On Tue, Oct 30, 2012 at 03:51:19PM +0100, Richard Biener wrote:
> +             FOR_EACH_IMM_USE_STMT (stmt, imm_iter, def)
> +               {
> +                 if (!gimple_debug_bind_p (stmt))
> +                   continue;
> +
> +                 FOR_EACH_IMM_USE_ON_STMT (use_p, imm_iter)
> +                   SET_USE (use_p, comp);
> +
> +                 if (!comp)
> +                   BREAK_FROM_IMM_USE_STMT (imm_iter);
> 
> how does comp magically become NULL_TREE here?

Looks like pasto to me, from the first loop.
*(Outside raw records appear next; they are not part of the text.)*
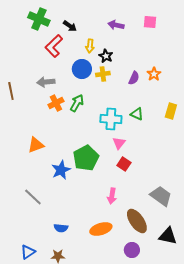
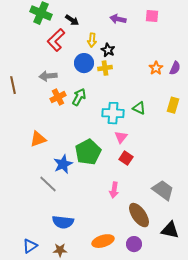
purple semicircle: (134, 78) -> (175, 68), moved
gray line: (33, 197) -> (48, 184), moved
blue semicircle: (61, 228) -> (63, 222), size x1.5
orange ellipse: (101, 229) -> (103, 241), moved

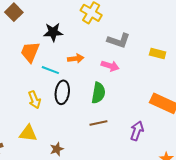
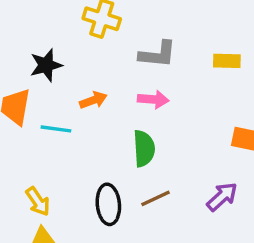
black ellipse: (62, 92) -> (108, 204), moved
yellow arrow: (34, 100) -> (38, 201), moved
purple arrow: (137, 131) -> (222, 197), turned 42

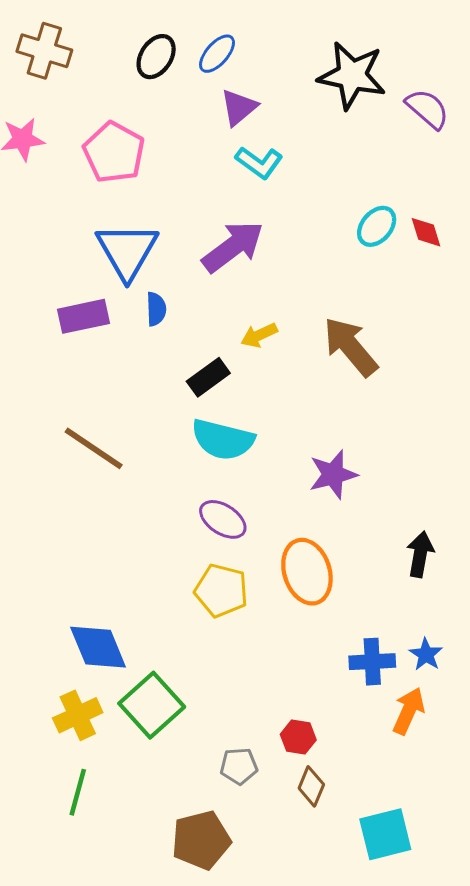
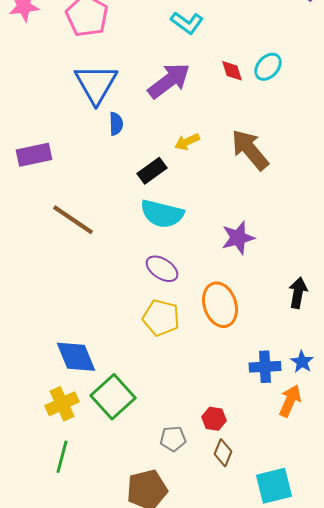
red diamond: (426, 232) -> (232, 71), moved
purple rectangle: (84, 316) -> (34, 155), moved

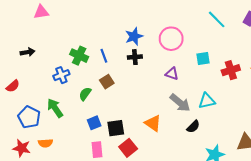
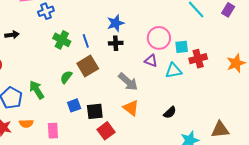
pink circle: (171, 39) -> (159, 38), moved
red cross: (231, 70) -> (198, 59), moved
blue cross: (61, 75) -> (46, 11), moved
brown square: (107, 82) -> (88, 66), size x1.5
cyan triangle: (207, 101) -> (174, 71), moved
gray arrow: (180, 103) -> (128, 82), moved
pink rectangle: (97, 150) -> (53, 131), moved

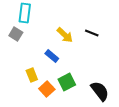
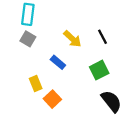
black line: (92, 33) -> (102, 37), turned 40
gray square: (16, 34) -> (28, 39), moved
green square: (67, 82) -> (99, 70), moved

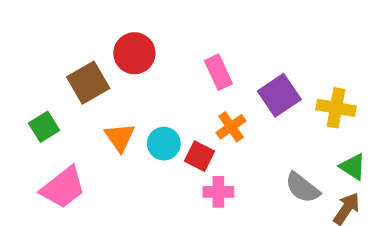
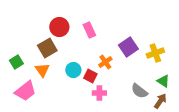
pink rectangle: (218, 72) -> (89, 30), moved
brown square: (88, 83) -> (47, 48), moved
yellow cross: (336, 108) -> (155, 53), turned -30
orange triangle: (120, 137) -> (42, 70), moved

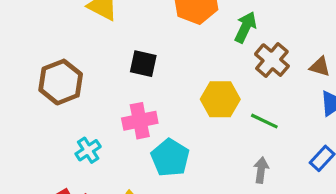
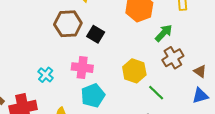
brown hexagon: (61, 82) -> (68, 24), moved
cyan cross: (88, 150) -> (46, 75), turned -35

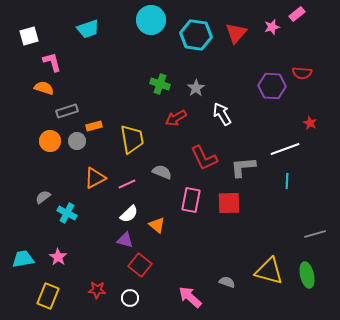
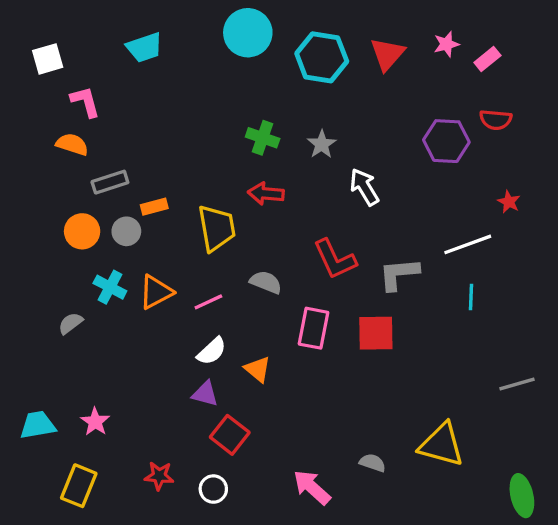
pink rectangle: (297, 14) -> (487, 59), moved
red arrow: (176, 118) -> (266, 194), moved, turned 35
cyan cross: (67, 213) -> (110, 287), moved
green ellipse: (307, 275) -> (522, 496), moved

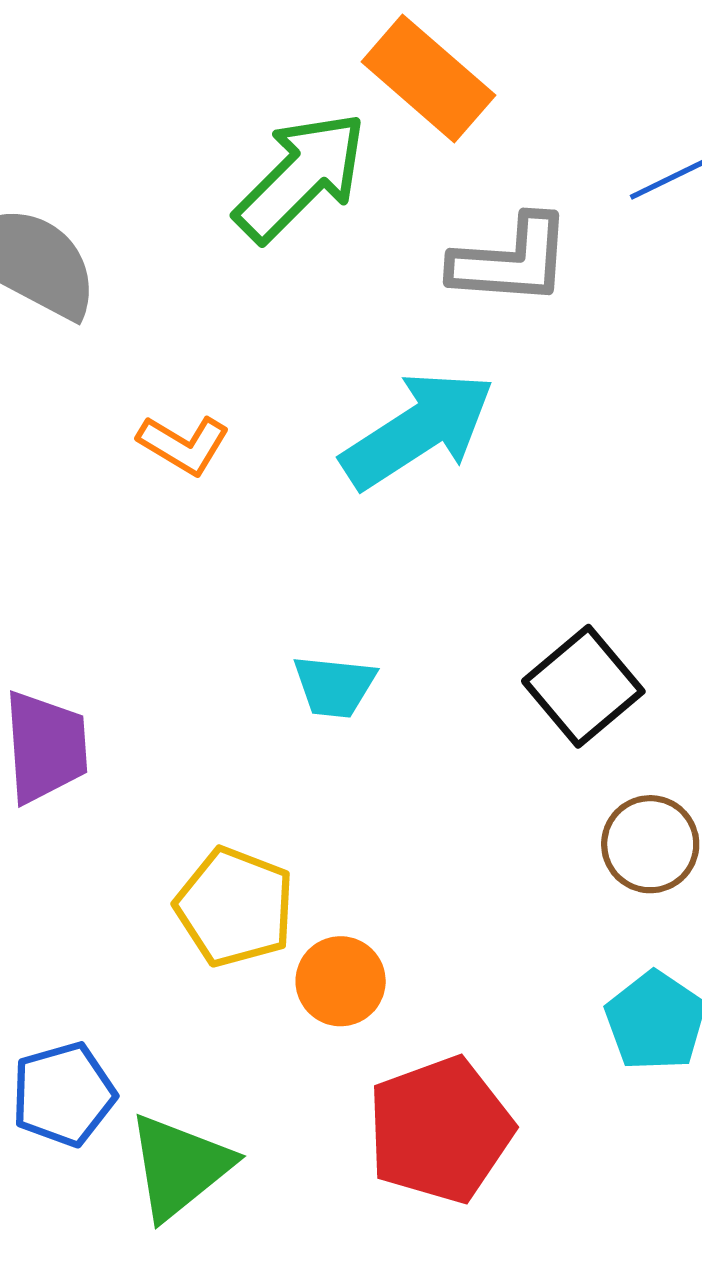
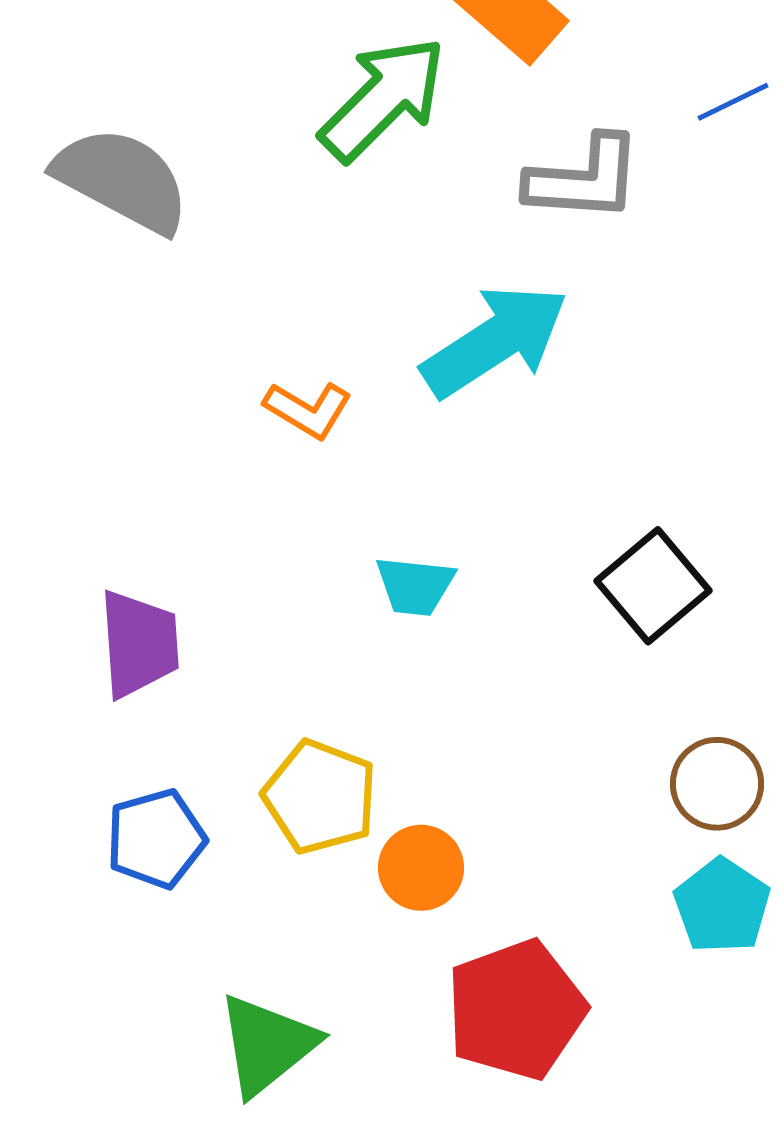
orange L-shape: (184, 445) -> (308, 410), moved
brown circle: (650, 844) -> (717, 784), moved
blue pentagon: (63, 1094) -> (156, 839), moved

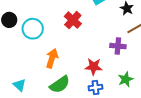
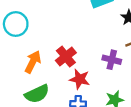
red cross: (73, 20) -> (66, 57), moved

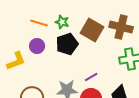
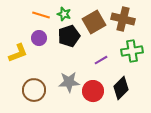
brown square: (92, 30) -> (94, 22), turned 30
purple line: (91, 77) -> (101, 60), moved

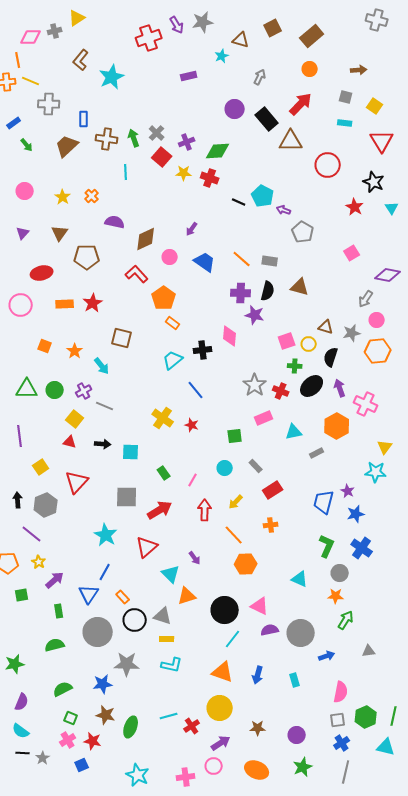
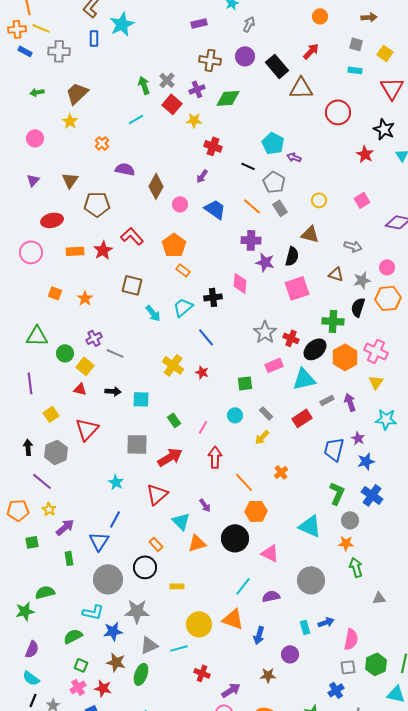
gray arrow: (260, 77) -> (249, 24), moved
red arrow: (301, 104) -> (311, 51), size x0.7
blue rectangle: (84, 119) -> (94, 38), moved
blue rectangle: (14, 123) -> (25, 51), moved, turned 64
brown cross: (107, 139) -> (210, 60), moved
green arrow: (27, 145) -> (37, 92), turned 120
cyan line: (126, 172) -> (136, 119), turned 63
red cross: (210, 178) -> (213, 146), moved
yellow star: (63, 197) -> (70, 121), moved
black line: (239, 202) -> (248, 166), moved
gray pentagon: (303, 232) -> (274, 182), moved
brown diamond: (146, 239) -> (156, 186), turned -35
gray rectangle: (270, 261) -> (280, 208), turned 49
red L-shape: (137, 274) -> (132, 236), moved
black semicircle: (268, 291) -> (292, 256), moved
gray arrow: (366, 299) -> (353, 246), moved, turned -108
pink square: (287, 341) -> (297, 288), size x1.4
yellow circle: (309, 344) -> (319, 200), moved
black semicircle: (331, 357) -> (358, 307), moved
cyan arrow: (102, 366) -> (153, 313), moved
green cross: (295, 366) -> (333, 321), moved, size x1.5
black ellipse: (312, 386) -> (315, 349), moved
purple arrow: (340, 388) -> (350, 402), moved
green circle: (55, 390) -> (65, 353), moved
orange hexagon: (337, 426) -> (345, 357), moved
cyan triangle: (294, 432) -> (304, 379), size x1.4
yellow triangle: (385, 447) -> (376, 382), moved
red rectangle: (273, 490) -> (302, 418), moved
yellow arrow: (236, 502) -> (262, 437), moved
orange cross: (271, 525) -> (281, 472), turned -32
cyan star: (106, 535) -> (116, 482), size x0.7
cyan triangle: (300, 579) -> (310, 526), size x1.4
orange rectangle: (123, 597) -> (156, 544), moved
black circle: (225, 610) -> (235, 538), moved
gray triangle: (163, 616) -> (149, 645), moved, turned -42
green arrow: (346, 620) -> (356, 567), turned -48
purple semicircle: (270, 630) -> (271, 596), moved
green semicircle: (55, 645) -> (45, 592), moved
blue arrow: (327, 656) -> (326, 622), moved
cyan L-shape: (172, 665) -> (93, 612), moved
blue arrow: (258, 675) -> (259, 635), moved
yellow circle: (220, 708) -> (199, 624), moved
cyan line: (169, 716) -> (179, 648), moved
red cross: (192, 726) -> (202, 673), turned -35
purple circle: (297, 735) -> (290, 654), moved
blue cross: (342, 743) -> (336, 690), moved
black line: (23, 753) -> (33, 700), turned -72

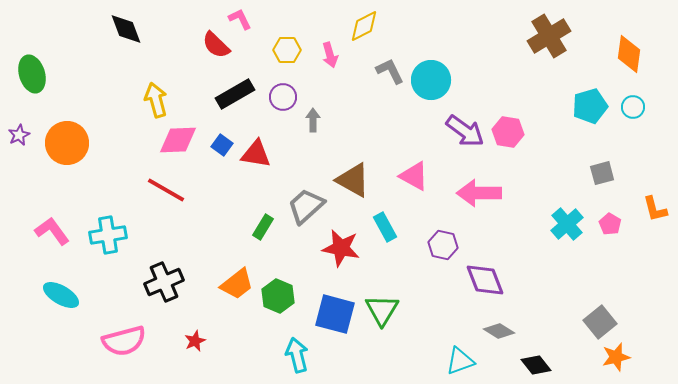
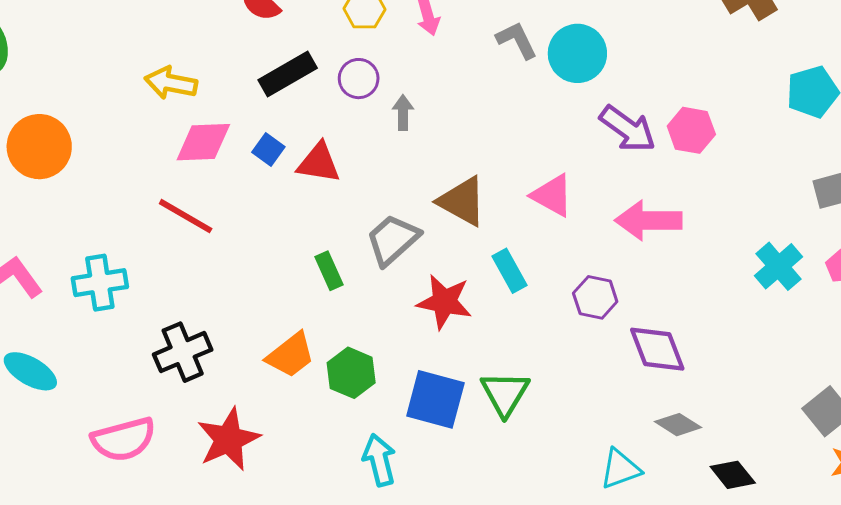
yellow arrow: (156, 100) -> (171, 83), turned -64
green rectangle: (263, 227) -> (329, 271), turned -55
red star: (195, 341) -> (228, 439), size x2.0

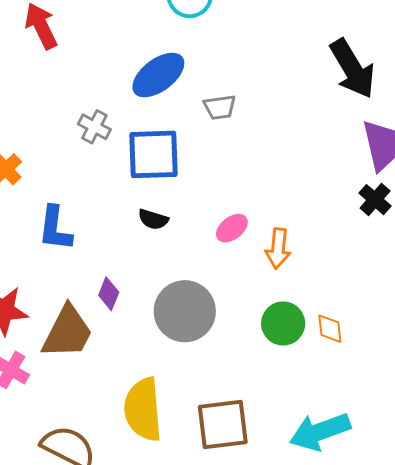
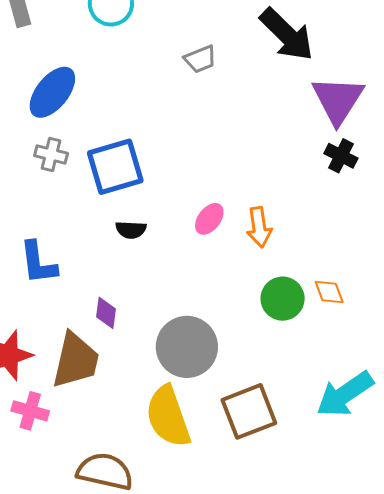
blue ellipse: (158, 75) -> (52, 92), moved
gray trapezoid: (220, 107) -> (200, 59), moved
gray circle: (185, 311) -> (187, 347), moved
BTW, I'd also think that the first loop should set count = 2 if
the debug stmt already has a non-trivial expression (i.e. rhs isn't
just the SSA_NAME), to force a debug temp in that case to avoid creating too
large debug stmts.

> Btw, what's all the fuzz with IV candidates, etc?  At least for non-PHIs
> I don't see why the regular release_ssa_name way of doing things does
> not work.  IVOPTs is slow enough ...

Even if it is non-PHI, release_ssa_name will replace it with the definition,
and then on another release_ssa_name again and again, and finally either
be lucky enough that some SSA_NAME stays (is an IV that has been kept), but
more often you'll just reach the PHI node and end up with a long list of:
  DEBUG D#7 => NULL
  DEBUG D#6 => D#7
  DEBUG D#5 => D#6
  DEBUG D#4 => D#5
  DEBUG D#3 => D#4
  DEBUG D#2 => D#3
  DEBUG D#1 => D#2
(the NULL because of PHI).  We don't need to find optimal IV replacement,
so the code tries just a couple of them (perhaps the 64 should be a param,
and perhaps could be lower by default), it just helps if the expression is
smaller (smaller debug info), and if it contains as few SSA_NAMEs as
possible (then it is more likely it will actually be useful).